What needs to be done: Restate each entry word for word, leaving nothing out.

Data records:
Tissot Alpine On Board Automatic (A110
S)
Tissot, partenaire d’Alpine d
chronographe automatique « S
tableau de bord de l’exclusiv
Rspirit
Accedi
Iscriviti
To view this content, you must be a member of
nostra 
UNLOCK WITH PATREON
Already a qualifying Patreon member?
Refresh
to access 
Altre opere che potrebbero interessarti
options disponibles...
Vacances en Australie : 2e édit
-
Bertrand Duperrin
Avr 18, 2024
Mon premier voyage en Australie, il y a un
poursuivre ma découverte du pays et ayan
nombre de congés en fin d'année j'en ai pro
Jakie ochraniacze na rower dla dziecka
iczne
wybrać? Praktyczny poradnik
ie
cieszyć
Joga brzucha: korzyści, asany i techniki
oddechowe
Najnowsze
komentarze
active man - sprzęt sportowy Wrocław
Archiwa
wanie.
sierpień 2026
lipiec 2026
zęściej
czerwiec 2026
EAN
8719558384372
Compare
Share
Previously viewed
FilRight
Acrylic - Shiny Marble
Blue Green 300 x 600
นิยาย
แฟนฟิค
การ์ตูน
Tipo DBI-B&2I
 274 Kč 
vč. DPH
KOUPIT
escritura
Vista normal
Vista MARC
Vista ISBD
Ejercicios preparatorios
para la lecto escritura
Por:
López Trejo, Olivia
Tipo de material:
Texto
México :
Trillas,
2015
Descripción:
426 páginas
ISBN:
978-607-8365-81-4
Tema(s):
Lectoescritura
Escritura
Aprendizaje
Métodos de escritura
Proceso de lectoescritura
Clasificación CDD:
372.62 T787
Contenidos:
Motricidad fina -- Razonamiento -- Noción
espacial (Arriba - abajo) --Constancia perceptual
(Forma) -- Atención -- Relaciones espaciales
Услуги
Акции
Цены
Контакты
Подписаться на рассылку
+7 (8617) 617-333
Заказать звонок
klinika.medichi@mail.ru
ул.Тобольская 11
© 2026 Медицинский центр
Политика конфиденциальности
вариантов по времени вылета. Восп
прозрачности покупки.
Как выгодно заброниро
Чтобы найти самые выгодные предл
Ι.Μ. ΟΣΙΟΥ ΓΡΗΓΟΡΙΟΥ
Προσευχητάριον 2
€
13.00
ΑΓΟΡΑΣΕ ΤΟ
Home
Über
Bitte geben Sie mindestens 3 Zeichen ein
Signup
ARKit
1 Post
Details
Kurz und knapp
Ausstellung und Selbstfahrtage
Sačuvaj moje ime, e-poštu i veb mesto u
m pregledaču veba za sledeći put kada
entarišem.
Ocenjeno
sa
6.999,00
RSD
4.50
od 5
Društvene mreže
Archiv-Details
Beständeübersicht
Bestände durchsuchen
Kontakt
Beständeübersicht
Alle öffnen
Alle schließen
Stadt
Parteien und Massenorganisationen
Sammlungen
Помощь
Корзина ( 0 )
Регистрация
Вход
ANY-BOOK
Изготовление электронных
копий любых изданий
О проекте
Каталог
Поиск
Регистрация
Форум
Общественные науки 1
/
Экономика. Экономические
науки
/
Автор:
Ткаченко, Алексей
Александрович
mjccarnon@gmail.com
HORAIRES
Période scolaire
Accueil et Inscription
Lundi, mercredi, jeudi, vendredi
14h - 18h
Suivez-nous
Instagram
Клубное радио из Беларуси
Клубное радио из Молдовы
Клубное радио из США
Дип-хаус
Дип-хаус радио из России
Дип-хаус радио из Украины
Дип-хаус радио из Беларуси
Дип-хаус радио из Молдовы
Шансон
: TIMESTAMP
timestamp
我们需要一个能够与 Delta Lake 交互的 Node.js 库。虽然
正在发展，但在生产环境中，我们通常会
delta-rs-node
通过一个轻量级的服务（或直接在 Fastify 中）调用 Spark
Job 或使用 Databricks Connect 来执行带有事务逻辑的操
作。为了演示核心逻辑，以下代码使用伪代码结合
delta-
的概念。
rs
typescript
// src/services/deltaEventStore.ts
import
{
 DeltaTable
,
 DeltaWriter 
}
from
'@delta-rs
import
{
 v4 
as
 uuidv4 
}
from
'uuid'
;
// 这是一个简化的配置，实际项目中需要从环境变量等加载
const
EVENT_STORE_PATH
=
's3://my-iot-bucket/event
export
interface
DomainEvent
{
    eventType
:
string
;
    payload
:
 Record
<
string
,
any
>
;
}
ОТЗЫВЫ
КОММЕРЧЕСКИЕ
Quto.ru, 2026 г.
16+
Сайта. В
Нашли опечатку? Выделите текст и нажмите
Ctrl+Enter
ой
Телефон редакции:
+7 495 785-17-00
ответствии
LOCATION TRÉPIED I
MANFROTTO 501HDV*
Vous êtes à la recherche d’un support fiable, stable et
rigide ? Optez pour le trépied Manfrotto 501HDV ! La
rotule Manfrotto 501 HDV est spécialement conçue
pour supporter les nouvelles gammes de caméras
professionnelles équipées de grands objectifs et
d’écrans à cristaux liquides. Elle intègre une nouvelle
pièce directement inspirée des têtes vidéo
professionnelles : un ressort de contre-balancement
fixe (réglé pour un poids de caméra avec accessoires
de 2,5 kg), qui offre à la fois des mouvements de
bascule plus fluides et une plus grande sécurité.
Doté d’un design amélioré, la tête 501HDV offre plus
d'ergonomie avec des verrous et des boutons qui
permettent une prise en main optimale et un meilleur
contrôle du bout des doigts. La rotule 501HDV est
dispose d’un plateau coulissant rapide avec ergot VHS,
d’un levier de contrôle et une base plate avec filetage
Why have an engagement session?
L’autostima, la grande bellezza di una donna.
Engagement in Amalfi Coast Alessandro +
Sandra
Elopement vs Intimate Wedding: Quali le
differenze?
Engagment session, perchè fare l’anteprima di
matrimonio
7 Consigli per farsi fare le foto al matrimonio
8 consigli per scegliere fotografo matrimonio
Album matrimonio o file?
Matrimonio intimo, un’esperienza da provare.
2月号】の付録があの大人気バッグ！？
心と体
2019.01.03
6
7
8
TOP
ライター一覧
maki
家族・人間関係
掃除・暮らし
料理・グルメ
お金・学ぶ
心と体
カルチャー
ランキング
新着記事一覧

Solution to this task:
Tissot Alpine On Board Automatic (A110
S)
Tissot, partenaire d’Alpine d
chronographe automatique « S
tableau de bord de l’exclusiv
Rspirit
Accedi
Iscriviti
To view this content, you must be a member of
nostra 
UNLOCK WITH PATREON
Already a qualifying Patreon member?
Refresh
to access 
Altre opere che potrebbero interessarti
options disponibles...
Vacances en Australie : 2e édit
-
Bertrand Duperrin
Avr 18, 2024
Mon premier voyage en Australie, il y a un
poursuivre ma découverte du pays et ayan
nombre de congés en fin d'année j'en ai pro
Jakie ochraniacze na rower dla dziecka
iczne
wybrać? Praktyczny poradnik
ie
cieszyć
Joga brzucha: korzyści, asany i techniki
oddechowe
Najnowsze
komentarze
active man - sprzęt sportowy Wrocław
Archiwa
wanie.
sierpień 2026
lipiec 2026
zęściej
czerwiec 2026
EAN
8719558384372
Compare
Share
Previously viewed
FilRight
Acrylic - Shiny Marble
Blue Green 300 x 600
นิยาย
แฟนฟิค
การ์ตูน
Tipo DBI-B&2I
 274 Kč 
vč. DPH
KOUPIT
escritura
Vista normal
Vista MARC
Vista ISBD
Ejercicios preparatorios
para la lecto escritura
Por:
López Trejo, Olivia
Tipo de material:
Texto
México :
Trillas,
2015
Descripción:
426 páginas
ISBN:
978-607-8365-81-4
Tema(s):
Lectoescritura
Escritura
Aprendizaje
Métodos de escritura
Proceso de lectoescritura
Clasificación CDD:
372.62 T787
Contenidos:
Motricidad fina -- Razonamiento -- Noción
espacial (Arriba - abajo) --Constancia perceptual
(Forma) -- Atención -- Relaciones espaciales
Услуги
Акции
Цены
Контакты
Подписаться на рассылку
+7 (8617) 617-333
Заказать звонок
klinika.medichi@mail.ru
ул.Тобольская 11
© 2026 Медицинский центр
Политика конфиденциальности
вариантов по времени вылета. Восп
прозрачности покупки.
Как выгодно заброниро
Чтобы найти самые выгодные предл
Ι.Μ. ΟΣΙΟΥ ΓΡΗΓΟΡΙΟΥ
Προσευχητάριον 2
€
13.00
ΑΓΟΡΑΣΕ ΤΟ
Home
Über
Bitte geben Sie mindestens 3 Zeichen ein
Signup
ARKit
1 Post
Details
Kurz und knapp
Ausstellung und Selbstfahrtage
Sačuvaj moje ime, e-poštu i veb mesto u
m pregledaču veba za sledeći put kada
entarišem.
Ocenjeno
sa
6.999,00
RSD
4.50
od 5
Društvene mreže
Archiv-Details
Beständeübersicht
Bestände durchsuchen
Kontakt
Beständeübersicht
Alle öffnen
Alle schließen
Stadt
Parteien und Massenorganisationen
Sammlungen
Помощь
Корзина ( 0 )
Регистрация
Вход
ANY-BOOK
Изготовление электронных
копий любых изданий
О проекте
Каталог
Поиск
Регистрация
Форум
Общественные науки 1
/
Экономика. Экономические
науки
/
Автор:
Ткаченко, Алексей
Александрович
mjccarnon@gmail.com
HORAIRES
Période scolaire
Accueil et Inscription
Lundi, mercredi, jeudi, vendredi
14h - 18h
Suivez-nous
Instagram
Клубное радио из Беларуси
Клубное радио из Молдовы
Клубное радио из США
Дип-хаус
Дип-хаус радио из России
Дип-хаус радио из Украины
Дип-хаус радио из Беларуси
Дип-хаус радио из Молдовы
Шансон
: TIMESTAMP
timestamp
我们需要一个能够与 Delta Lake 交互的 Node.js 库。虽然
正在发展，但在生产环境中，我们通常会
delta-rs-node
通过一个轻量级的服务（或直接在 Fastify 中）调用 Spark
Job 或使用 Databricks Connect 来执行带有事务逻辑的操
作。为了演示核心逻辑，以下代码使用伪代码结合
delta-
的概念。
rs
typescript
// src/services/deltaEventStore.ts
import
{
 DeltaTable
,
 DeltaWriter 
}
from
'@delta-rs
import
{
 v4 
as
 uuidv4 
}
from
'uuid'
;
// 这是一个简化的配置，实际项目中需要从环境变量等加载
const
EVENT_STORE_PATH
=
's3://my-iot-bucket/event
export
interface
DomainEvent
{
    eventType
:
string
;
    payload
:
 Record
<
string
,
any
>
;
}
ОТЗЫВЫ
КОММЕРЧЕСКИЕ
Quto.ru, 2026 г.
16+
Сайта. В
Нашли опечатку? Выделите текст и нажмите
Ctrl+Enter
ой
Телефон редакции:
+7 495 785-17-00
ответствии
LOCATION TRÉPIED I
MANFROTTO 501HDV*
Vous êtes à la recherche d’un support fiable, stable et
rigide ? Optez pour le trépied Manfrotto 501HDV ! La
rotule Manfrotto 501 HDV est spécialement conçue
pour supporter les nouvelles gammes de caméras
professionnelles équipées de grands objectifs et
d’écrans à cristaux liquides. Elle intègre une nouvelle
pièce directement inspirée des têtes vidéo
professionnelles : un ressort de contre-balancement
fixe (réglé pour un poids de caméra avec accessoires
de 2,5 kg), qui offre à la fois des mouvements de
bascule plus fluides et une plus grande sécurité.
Doté d’un design amélioré, la tête 501HDV offre plus
d'ergonomie avec des verrous et des boutons qui
permettent une prise en main optimale et un meilleur
contrôle du bout des doigts. La rotule 501HDV est
dispose d’un plateau coulissant rapide avec ergot VHS,
d’un levier de contrôle et une base plate avec filetage
Why have an engagement session?
L’autostima, la grande bellezza di una donna.
Engagement in Amalfi Coast Alessandro +
Sandra
Elopement vs Intimate Wedding: Quali le
differenze?
Engagment session, perchè fare l’anteprima di
matrimonio
7 Consigli per farsi fare le foto al matrimonio
8 consigli per scegliere fotografo matrimonio
Album matrimonio o file?
Matrimonio intimo, un’esperienza da provare.
2月号】の付録があの大人気バッグ！？
心と体
2019.01.03
6
7
8
TOP
ライター一覧
maki
家族・人間関係
掃除・暮らし
料理・グルメ
お金・学ぶ
心と体
カルチャー
ランキング
新着記事一覧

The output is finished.